沈轻鸿有些担忧地嘱咐,心中将可能发生的事情事先预想一遍。
“儿子明白,妹妹信中交代了一切,我已经熟读百遍,建阳发生的一切,还有妹妹与郡主的事情我都已经清楚了,一定不会了让人看出端倪。”
沈让没敢说他回来的一日,就被嘉宁撞破了身份。嘉宁答应替他保密,就算是看在妹妹的份上也有一份同窗之谊,之所以瞒着爹娘不过是为了让他们安心。
韶千忆埋怨道:“我就说让她藏拙别去宫里读书,好端端的惹上个什么郡主。”
“行了,事到如今你埋怨她做什么,她又听不到。”沈轻鸿有些不乐意,轻声斥责。
“你就护着她吧,惹出事来你给他兜着。”韶千忆比他更生气,斜了沈轻鸿一眼,用勺子狠狠地舀了一勺鸡汤倒进碗里,不少汤汁四溅,桌子上沾了不少油渍。
沈轻鸿没敢说话,端起鸡汤喝了一口,“夫人,这汤……”
韶千忆一记眼刀飞过去,沈轻鸿将没说出口的话混着鸡汤咽下。
沈让看这样眼前场景感受到前所未有的温馨,在外多年,没想到爹娘还是如此,低下头去,嘴角勾起一抹笑。
“笑笑笑,你还有心情笑。

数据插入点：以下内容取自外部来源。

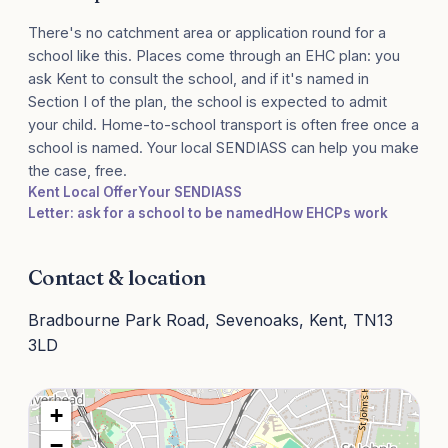
There's no catchment area or application round for a
school like this. Places come through an EHC plan: you
ask Kent to consult the school, and if it's named in
Section I of the plan, the school is expected to admit
your child. Home-to-school transport is often free once a
school is named. Your local SENDIASS can help you make
the case, free.
Kent Local Offer
Your SENDIASS
Letter: ask for a school to be named
How EHCPs work
Contact & location
Bradbourne Park Road, Sevenoaks, Kent, TN13
3LD
+
−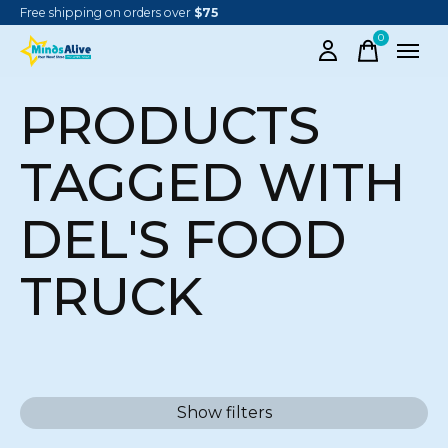
Free shipping on orders over
$75
0
items
PRODUCTS
TAGGED WITH
DEL'S FOOD
TRUCK
Show filters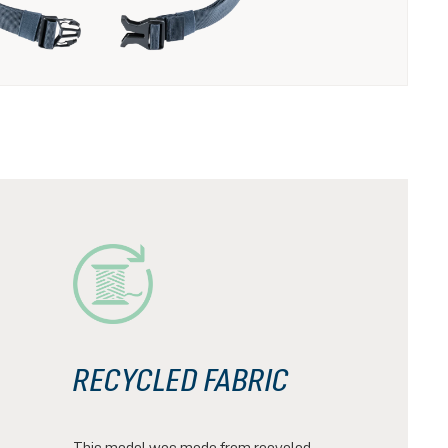
RECYCLED FABRIC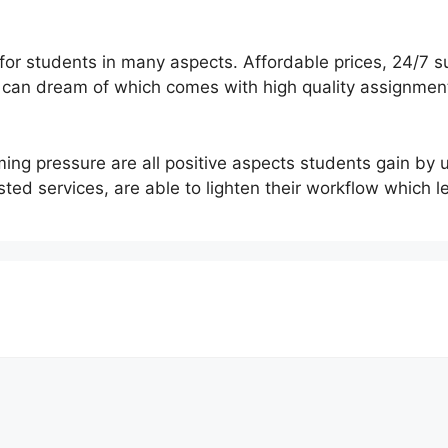
 for students in many aspects. Affordable prices, 24/7 
e can dream of which comes with high quality assignme
ing pressure are all positive aspects students gain by 
sted services, are able to lighten their workflow which l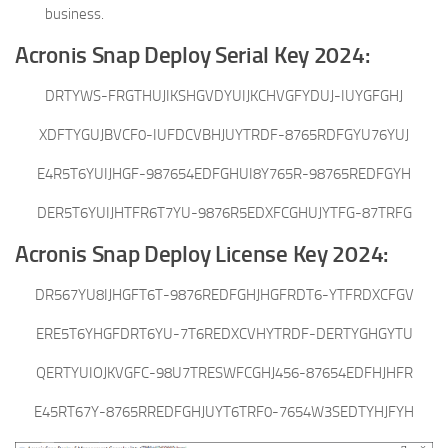
business.
Acronis Snap Deploy Serial Key 2024:
DRTYWS-FRGTHUJIKSHGVDYUIJKCHVGFYDUJ-IUYGFGHJ
XDFTYGUJBVCF0-IUFDCVBHJUYTRDF-8765RDFGYU76YUJ
E4R5T6YUIJHGF-987654EDFGHUI8Y765R-98765REDFGYH
DER5T6YUIJHTFR6T7YU-9876R5EDXFCGHUJYTFG-87TRFG
Acronis Snap Deploy License Key 2024:
DR567YU8IJHGFT6T-9876REDFGHJHGFRDT6-YTFRDXCFGV
ERE5T6YHGFDRT6YU-7T6REDXCVHYTRDF-DERTYGHGYTU
QERTYUIOJKVGFC-98U7TRESWFCGHJ456-87654EDFHJHFR
E45RT67Y-8765RREDFGHJUYT6TRF0-7654W3SEDTYHJFYH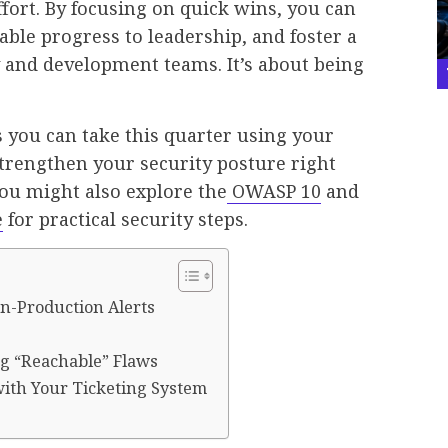
ffort. By focusing on quick wins, you can
ble progress to leadership, and foster a
y and development teams. It’s about being
 you can take this quarter using your
trengthen your security posture right
you might also explore the
OWASP 10
and
e
for practical security steps.
on-Production Alerts
ng “Reachable” Flaws
with Your Ticketing System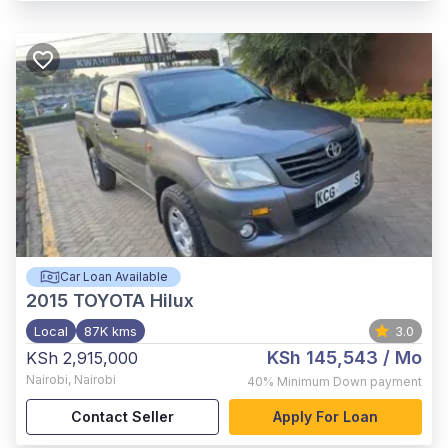
Car Loan Available
2015
TOYOTA Hilux
Local
87K kms
3.0
KSh 145,543
/ Mo
KSh 2,915,000
Nairobi
,
Nairobi
40%
Minimum Down payment
Contact Seller
Apply For Loan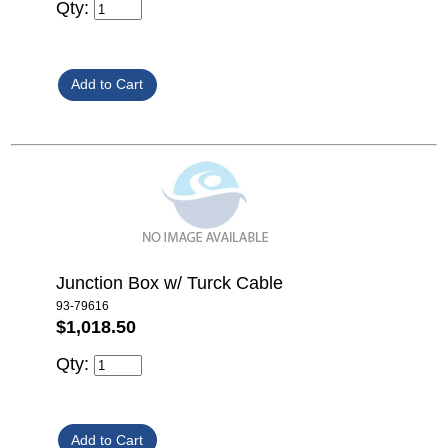
Qty:
Junction Box w/ Turck Cable
93-79616
$1,018.50
Qty: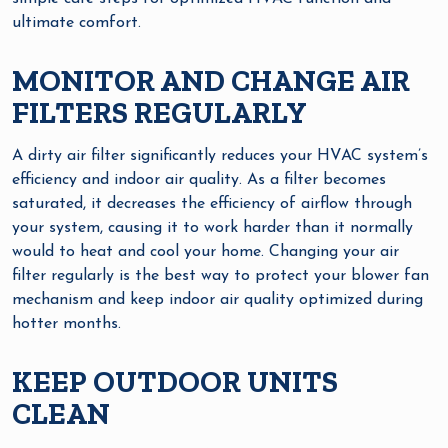
ultimate comfort.
MONITOR AND CHANGE AIR
FILTERS REGULARLY
A dirty air filter significantly reduces your HVAC system’s
efficiency and indoor air quality. As a filter becomes
saturated, it decreases the efficiency of airflow through
your system, causing it to work harder than it normally
would to heat and cool your home. Changing your air
filter regularly is the best way to protect your blower fan
mechanism and keep indoor air quality optimized during
hotter months.
KEEP OUTDOOR UNITS
CLEAN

”韶千忆瞧见沈让低头嘲笑她们,又恼又羞,矛盾转移,开始训斥沈让。
“儿子想笑就笑,还不让人笑了!”沈轻鸿喝了口汤,含糊不清的说。
三个人继续用饭,没有下人伺候,也难得的放松。管家突然敲了敲门,“老爷,宫里的刘太医来了。”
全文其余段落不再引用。